_Exercise_
For the records below, say how many lines contain the string "które". Give the number only.

_Given records_
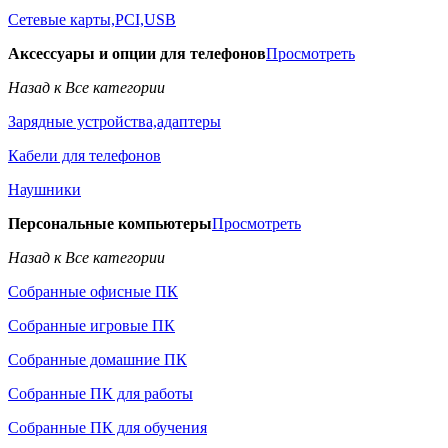
Сетевые карты,PCI,USB
Аксессуары и опции для телефонов
Просмотреть
Назад к Все категории
Зарядные устройства,адаптеры
Кабели для телефонов
Наушники
Персональные компьютеры
Просмотреть
Назад к Все категории
Собранные офисные ПК
Собранные игровые ПК
Собранные домашние ПК
Собранные ПК для работы
Собранные ПК для обучения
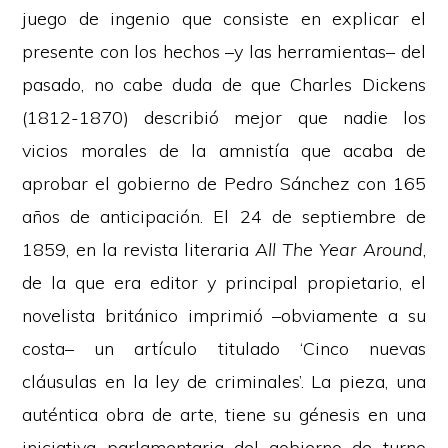
juego de ingenio que consiste en explicar el
presente con los hechos –y las herramientas– del
pasado, no cabe duda de que Charles Dickens
(1812-1870) describió mejor que nadie los
vicios morales de la amnistía que acaba de
aprobar el gobierno de Pedro Sánchez con 165
años de anticipación. El 24 de septiembre de
1859, en la revista literaria
All The Year Around
,
de la que era editor y principal propietario, el
novelista británico imprimió –obviamente a su
costa– un artículo titulado ‘Cinco nuevas
cláusulas en la ley de criminales’. La pieza, una
auténtica obra de arte, tiene su génesis en una
iniciativa parlamentaria del gobierno de turno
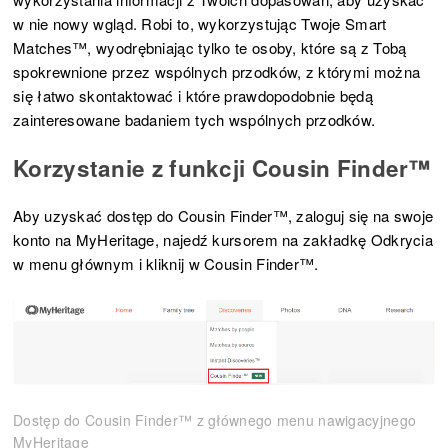
w nie nowy wgląd. Robi to, wykorzystując Twoje Smart
Matches™, wyodrębniając tylko te osoby, które są z Tobą
spokrewnione przez wspólnych przodków, z którymi można
się łatwo skontaktować i które prawdopodobnie będą
zainteresowane badaniem tych wspólnych przodków.
Korzystanie z funkcji Cousin Finder™
Aby uzyskać dostęp do Cousin Finder™, zaloguj się na swoje
konto na MyHeritage, najedź kursorem na zakładkę Odkrycia
w menu głównym i kliknij w Cousin Finder™.
Dostęp do Cousin Finder™ z głównego menu nawigacyjnego
MyHeritage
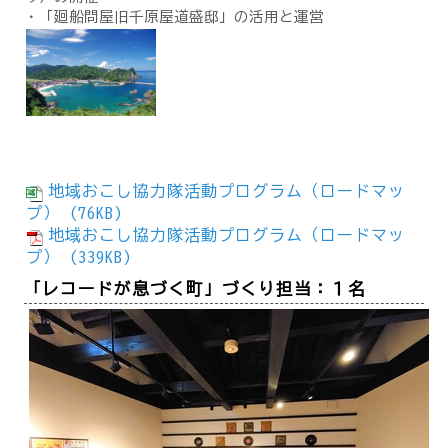
・「廻船問屋旧千原屋道盛邸」の活用と運営
地域おこし協力隊活動プログラム（ロードマッ
プ） (76KB)
地域おこし協力隊活動プログラム（ロードマッ
プ） (339KB)
「レコードが息づく町」づくり担当：１名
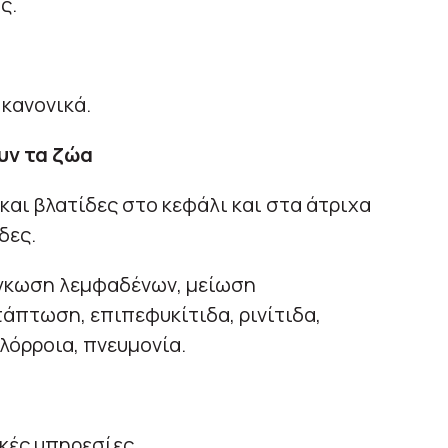
ς.
 κανονικά.
υν τα ζώα
 και βλατίδες στο κεφάλι και στα άτριχα
δες.
όγκωση λεμφαδένων, μείωση
άπτωση, επιπεφυκίτιδα, ρινίτιδα,
λόρροια, πνευμονία.
κές υπηρεσίες.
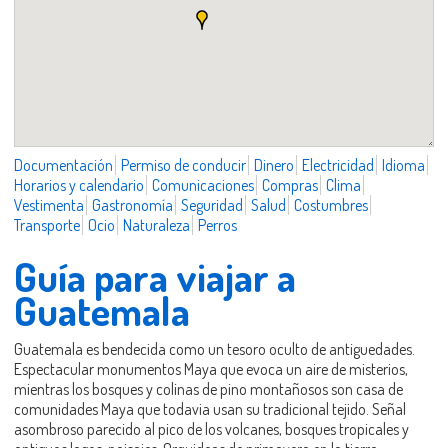
Documentación
Permiso de conducir
Dinero
Electricidad
Idioma
Horarios y calendario
Comunicaciones
Compras
Clima
Vestimenta
Gastronomía
Seguridad
Salud
Costumbres
Transporte
Ocio
Naturaleza
Perros
Guía para viajar a
Guatemala
Guatemala es bendecida como un tesoro oculto de antiguedades.
Espectacular monumentos Maya que evoca un aire de misterios,
mientras los bosques y colinas de pino montañosos son casa de
comunidades Maya que todavia usan su tradicional tejido. Señal
asombroso parecido al pico de los volcanes, bosques tropicales y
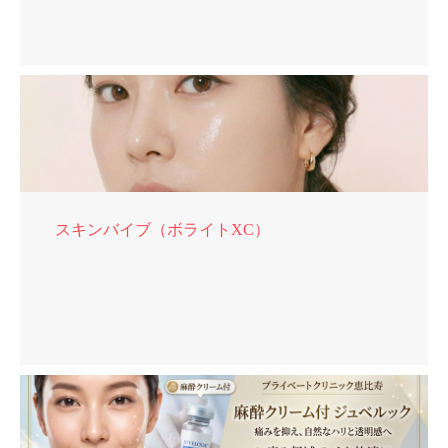
スキンバイブ（ボライトXC）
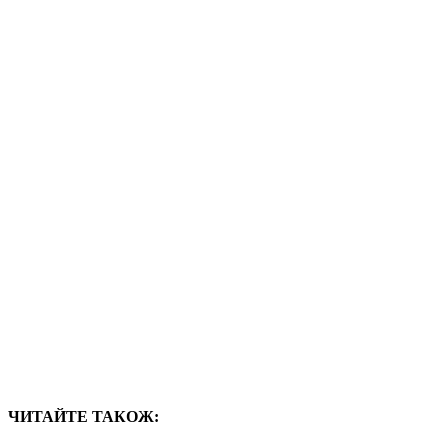
ЧИТАЙТЕ ТАКОЖ:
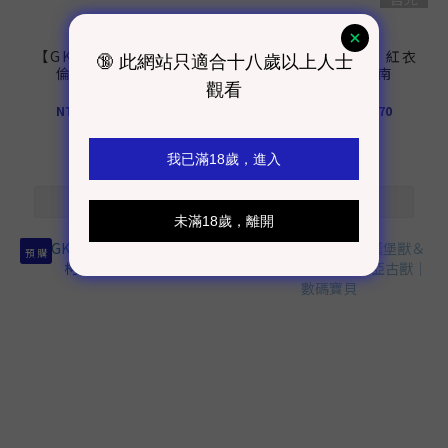
【GK預購】EVE 天使菲
【GK預購】MAONI 紅衣
倫｜葬送的芙莉蓮
小哀｜名偵探柯南
NT$1,940 ~ NT$4,860
NT$1,110 ~ NT$2,770
預 購
預 購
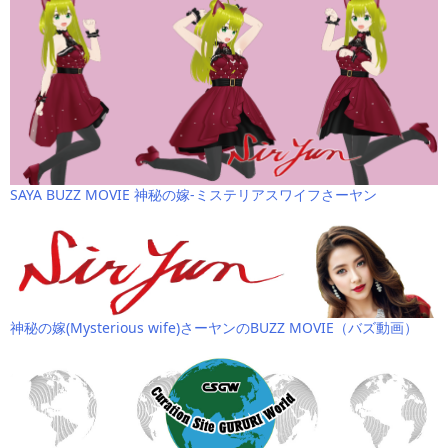
SAYA BUZZ MOVIE 神秘の嫁-ミステリアスワイフさーヤン
神秘の嫁(Mysterious wife)さーヤンのBUZZ MOVIE（バズ動画）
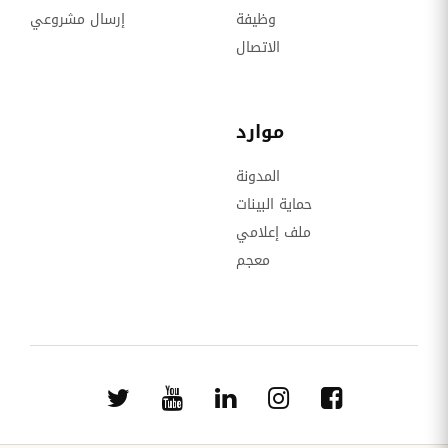
وظيفة
إرسال مشروعي
الاتصال
موارد
المدونة
حماية البينات
ملف إعلامي
معجم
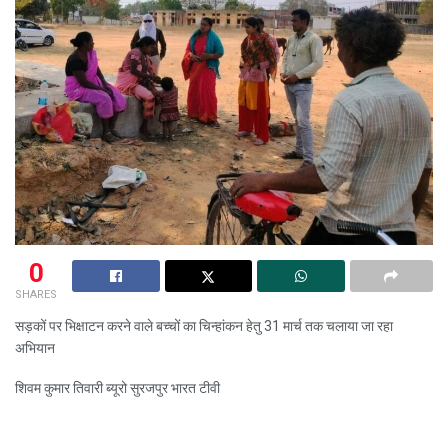
0
SHARES
सड़कों पर भिक्षाटन करने वाले बच्चों का चिन्हांकन हेतु 31 मार्च तक चलाया जा रहा
अभियान
शिवम कुमार तिवारी ब्यूरो सुरजपुर भारत टीवी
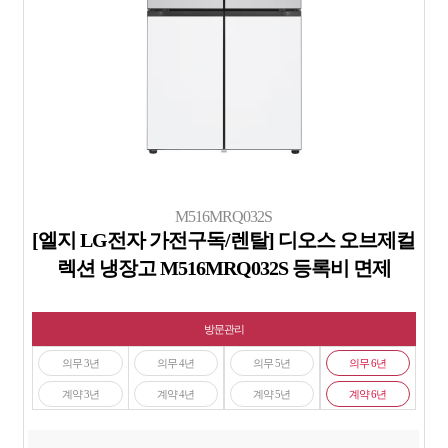
M516MRQ032S
[엘지 LG전자 가전구독/렌탈] 디오스 오브제컬
렉션 냉장고 M516MRQ032S 등록비 면제
방문관리
의무 3년
의무 4년
의무 5년
의무 6년
계약 3년
계약 4년
계약 5년
계약 6년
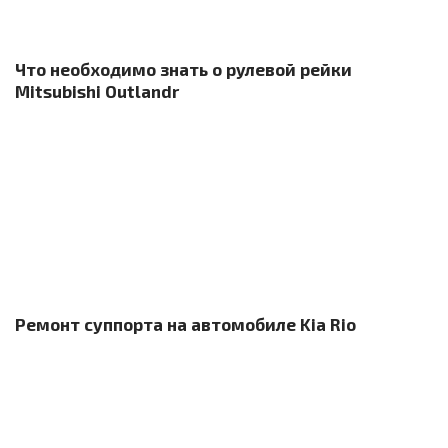
Что необходимо знать о рулевой рейки
Mitsubishi Outlandr
Ремонт суппорта на автомобиле Kia Rio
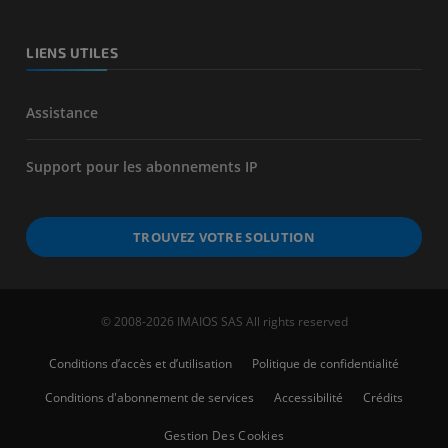
LIENS UTILES
Assistance
Support pour les abonnements IP
TROUVEZ VOTRE SOLUTION
© 2008-2026 IMAIOS SAS All rights reserved
Conditions d’accès et d’utilisation
Politique de confidentialité
Conditions d'abonnement de services
Accessibilité
Crédits
Gestion Des Cookies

_Reply to the task_
2